The announcement for the arriving train interrupted their conversation. A surge of people began to move.
Ran and Sonoko said their goodbyes at the ticket gates. Watching her lively friend's figure disappear around the corner, Ran didn't immediately head for her own platform. As usual, she walked slowly to that pillar with the faded musical poster and leaned against it, seemingly casually scanning the passing crowd, waiting for someone. After about the time it takes to smoke a cigarette, a figure descended slowly from a nearby staircase. It was a woman wearing a light grey trench coat, with thin silver-framed glasses, projecting an intellectual air. Her chestnut hair was loosely tied into a bun at the back of her head, and she held a copy of the Iwanami Bunko edition of The Pillow Book, spine facing out, the title clearly visible.
Her steps were measured, her aura serene. She walked directly to Ran's side, similarly leaning against the pillar, maintaining a distance appropriate for ordinary friends. Together, they looked at the flickering train information screen on the opposite platform, neither speaking first.
The roar of a train began to approach from within the subway tunnel. A strong gust of wind, preceding the train, rushed out, stirring the hem of her trench coat and the strands of hair on Ran's forehead.
"Did you wait long?"
"No," Ran turned her head, looking at her flawless profile. "Just the right amount of time."
The train arrived with tremendous noise and airflow, came to a stop, and the doors opened. The flow of people getting on and off surged like the tide.
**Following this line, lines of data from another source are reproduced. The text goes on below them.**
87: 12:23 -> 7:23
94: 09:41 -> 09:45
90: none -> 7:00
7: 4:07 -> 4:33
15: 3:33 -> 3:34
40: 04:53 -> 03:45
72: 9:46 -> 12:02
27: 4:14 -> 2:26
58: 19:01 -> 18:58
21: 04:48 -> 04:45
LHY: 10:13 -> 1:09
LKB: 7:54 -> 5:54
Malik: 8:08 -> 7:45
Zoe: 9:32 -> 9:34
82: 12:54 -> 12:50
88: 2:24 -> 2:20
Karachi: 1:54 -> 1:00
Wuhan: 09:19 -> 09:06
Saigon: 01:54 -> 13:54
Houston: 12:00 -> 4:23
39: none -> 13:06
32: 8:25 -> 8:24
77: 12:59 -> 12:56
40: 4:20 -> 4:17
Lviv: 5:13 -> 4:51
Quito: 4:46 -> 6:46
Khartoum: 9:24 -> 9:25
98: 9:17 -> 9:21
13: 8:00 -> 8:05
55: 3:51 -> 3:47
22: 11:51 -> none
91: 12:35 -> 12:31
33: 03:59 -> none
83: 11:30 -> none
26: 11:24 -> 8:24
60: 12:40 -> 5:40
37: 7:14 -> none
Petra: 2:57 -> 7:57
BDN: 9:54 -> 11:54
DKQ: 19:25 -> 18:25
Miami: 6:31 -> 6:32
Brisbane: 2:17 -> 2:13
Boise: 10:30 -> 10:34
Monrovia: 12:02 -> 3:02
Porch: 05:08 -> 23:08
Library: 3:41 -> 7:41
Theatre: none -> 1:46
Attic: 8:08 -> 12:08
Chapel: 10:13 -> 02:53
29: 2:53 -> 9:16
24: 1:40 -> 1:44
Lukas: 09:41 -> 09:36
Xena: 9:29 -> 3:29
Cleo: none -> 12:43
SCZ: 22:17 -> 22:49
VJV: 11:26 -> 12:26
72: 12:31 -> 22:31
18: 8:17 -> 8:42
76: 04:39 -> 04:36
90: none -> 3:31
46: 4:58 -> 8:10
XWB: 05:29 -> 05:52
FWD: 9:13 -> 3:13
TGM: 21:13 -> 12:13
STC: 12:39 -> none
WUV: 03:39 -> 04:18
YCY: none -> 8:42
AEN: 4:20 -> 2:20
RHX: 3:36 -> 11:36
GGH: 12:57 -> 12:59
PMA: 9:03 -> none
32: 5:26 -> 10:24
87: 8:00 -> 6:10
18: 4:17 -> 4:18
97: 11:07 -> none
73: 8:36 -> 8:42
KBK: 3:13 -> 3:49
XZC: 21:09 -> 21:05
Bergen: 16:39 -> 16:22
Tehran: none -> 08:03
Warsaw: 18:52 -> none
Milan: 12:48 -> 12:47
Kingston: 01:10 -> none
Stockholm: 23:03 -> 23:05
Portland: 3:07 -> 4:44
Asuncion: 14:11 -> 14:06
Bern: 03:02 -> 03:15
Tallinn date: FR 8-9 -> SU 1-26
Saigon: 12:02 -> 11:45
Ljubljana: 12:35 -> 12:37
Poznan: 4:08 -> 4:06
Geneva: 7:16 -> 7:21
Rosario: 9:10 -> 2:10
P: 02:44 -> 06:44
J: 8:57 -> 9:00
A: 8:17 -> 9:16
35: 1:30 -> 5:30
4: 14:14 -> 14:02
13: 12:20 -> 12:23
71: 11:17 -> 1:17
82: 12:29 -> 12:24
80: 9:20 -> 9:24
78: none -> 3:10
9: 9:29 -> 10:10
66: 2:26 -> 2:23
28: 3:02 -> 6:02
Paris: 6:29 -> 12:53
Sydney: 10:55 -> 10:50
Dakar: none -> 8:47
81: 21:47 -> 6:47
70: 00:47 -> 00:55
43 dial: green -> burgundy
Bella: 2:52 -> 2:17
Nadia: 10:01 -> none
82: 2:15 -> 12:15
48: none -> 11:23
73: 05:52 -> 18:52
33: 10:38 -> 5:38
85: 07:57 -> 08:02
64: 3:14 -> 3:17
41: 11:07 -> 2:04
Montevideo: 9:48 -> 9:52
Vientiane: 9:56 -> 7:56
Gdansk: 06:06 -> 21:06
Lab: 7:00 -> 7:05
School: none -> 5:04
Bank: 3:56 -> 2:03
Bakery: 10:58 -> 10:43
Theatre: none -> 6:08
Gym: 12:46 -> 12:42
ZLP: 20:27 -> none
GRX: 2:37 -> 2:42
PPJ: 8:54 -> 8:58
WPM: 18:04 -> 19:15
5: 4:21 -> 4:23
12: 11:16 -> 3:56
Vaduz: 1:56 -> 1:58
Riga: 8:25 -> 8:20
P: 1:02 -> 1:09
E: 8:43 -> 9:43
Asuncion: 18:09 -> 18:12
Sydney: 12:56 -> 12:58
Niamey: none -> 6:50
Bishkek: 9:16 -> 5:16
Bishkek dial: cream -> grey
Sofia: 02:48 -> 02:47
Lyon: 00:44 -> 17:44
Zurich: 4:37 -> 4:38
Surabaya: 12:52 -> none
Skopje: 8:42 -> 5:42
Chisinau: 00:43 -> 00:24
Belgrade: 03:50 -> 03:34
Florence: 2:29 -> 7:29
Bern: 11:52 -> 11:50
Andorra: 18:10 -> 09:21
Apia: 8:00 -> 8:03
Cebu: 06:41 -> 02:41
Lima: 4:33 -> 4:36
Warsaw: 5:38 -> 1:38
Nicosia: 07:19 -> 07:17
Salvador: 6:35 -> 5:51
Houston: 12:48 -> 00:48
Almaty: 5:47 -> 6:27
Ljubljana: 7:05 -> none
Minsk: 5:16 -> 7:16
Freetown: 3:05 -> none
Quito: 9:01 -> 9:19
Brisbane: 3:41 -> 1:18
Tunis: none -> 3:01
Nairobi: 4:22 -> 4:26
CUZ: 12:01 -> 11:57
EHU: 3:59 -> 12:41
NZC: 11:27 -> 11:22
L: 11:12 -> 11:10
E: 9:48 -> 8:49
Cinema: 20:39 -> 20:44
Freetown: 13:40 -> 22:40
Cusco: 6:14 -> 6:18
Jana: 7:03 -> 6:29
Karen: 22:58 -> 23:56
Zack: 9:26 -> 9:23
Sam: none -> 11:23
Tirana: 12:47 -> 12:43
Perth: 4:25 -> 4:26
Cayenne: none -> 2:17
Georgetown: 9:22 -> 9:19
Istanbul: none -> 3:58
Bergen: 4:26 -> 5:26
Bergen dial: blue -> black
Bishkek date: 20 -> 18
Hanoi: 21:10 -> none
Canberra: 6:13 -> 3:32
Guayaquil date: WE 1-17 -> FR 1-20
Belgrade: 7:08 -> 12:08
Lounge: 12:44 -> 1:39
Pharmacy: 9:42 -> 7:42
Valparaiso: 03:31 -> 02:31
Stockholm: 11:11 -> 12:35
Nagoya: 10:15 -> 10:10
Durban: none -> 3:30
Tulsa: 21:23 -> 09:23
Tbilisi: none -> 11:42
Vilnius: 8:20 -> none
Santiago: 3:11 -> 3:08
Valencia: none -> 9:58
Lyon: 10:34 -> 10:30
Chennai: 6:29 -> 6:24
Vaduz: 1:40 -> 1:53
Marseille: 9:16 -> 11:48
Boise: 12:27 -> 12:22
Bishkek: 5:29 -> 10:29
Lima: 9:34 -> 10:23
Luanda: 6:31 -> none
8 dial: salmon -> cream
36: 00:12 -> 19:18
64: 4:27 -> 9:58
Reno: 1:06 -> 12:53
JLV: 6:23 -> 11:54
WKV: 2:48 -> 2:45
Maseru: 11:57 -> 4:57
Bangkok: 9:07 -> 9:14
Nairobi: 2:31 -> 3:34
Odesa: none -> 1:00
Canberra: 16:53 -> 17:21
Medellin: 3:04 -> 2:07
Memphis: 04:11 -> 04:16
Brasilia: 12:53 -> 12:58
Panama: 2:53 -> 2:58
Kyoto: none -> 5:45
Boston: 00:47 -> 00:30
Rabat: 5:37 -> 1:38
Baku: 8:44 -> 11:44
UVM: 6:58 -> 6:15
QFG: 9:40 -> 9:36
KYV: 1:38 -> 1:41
She naturally took the not-so-heavy canvas bag from Ran's shoulder, and like any pair of female friends traveling together, walked side-by-side with her towards the train that had just pulled in on the opposite platform.
They found a corner near the connecting area. She used her body to create a relatively separate space between the crowd and Ran, turning her back to most passengers, shielding Ran within the small shadow formed by the carriage wall and herself.
The train started, accelerated, and left the station. The light outside the window suddenly dimmed, replaced by the lights of the tunnel speeding past. The rumble of the train's operation masked all other small sounds. In this moving, sealed metal box, the world seemed momentarily suspended. Ran's shoulder lightly leaned against the cool carriage wall, while her arm, both for balance and to carve out their little world, rested on the glass next to Ran.
They were like two grains of sand drifting with the current, carried by this train bound for who-knows-where, blindly shuttling through the underground arteries of Tokyo. They passed station after station without stopping, the blurred lights and advertisements on the platforms flashing by outside the window like fleeting glimpses.
Where was this train headed? The border of Saitama? The coast of Chiba? Or was it just going to run on endlessly through these dark veins? The destination became unimportant; the name of the terminal on the route map lost its meaning. She took her hand. The loneliness was diluted; the happiness became concrete and minute. Tokyo was never short of travelers. In the eyes of others, they were just two close young women—perhaps students from a nearby vocational school, perhaps colleagues just off work.
In this city of thirteen million people, no one would notice that one girl was in love with another girl.